▶ [Work request]: Find where "マイページ（新規登録）" appears in the records below, then return that line and every later line exactly, stopping only at the last line.
--
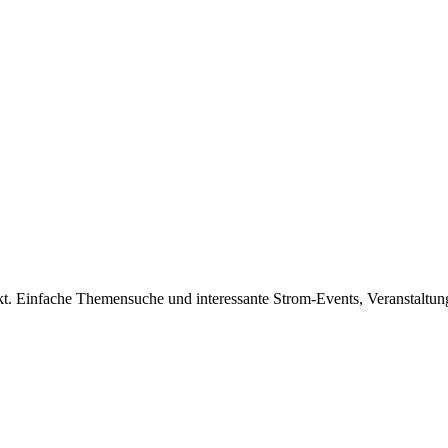
kt. Einfache Themensuche und interessante Strom-Events, Veranstaltu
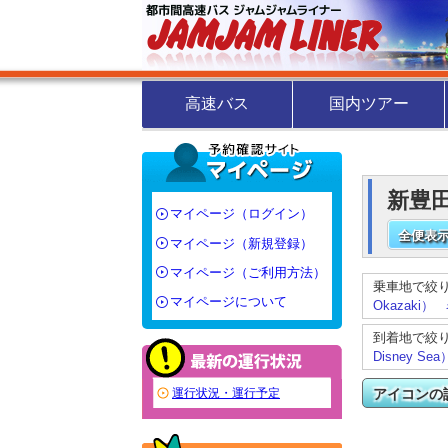
高速バス
国内ツアー
新豊田
マイページ（ログイン）
全便表示
マイページ（新規登録）
マイページ（ご利用方法）
乗車地で絞
マイページについて
Okazaki）
到着地で絞
Disney Sea
アイコンの
運行状況・運行予定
--
▶ [Output of the exercise]:
マイページ（新規登録）
マイページ（ご利用方法）
乗車地で絞
マイページについて
Okazaki）
到着地で絞
Disney Sea
アイコンの
運行状況・運行予定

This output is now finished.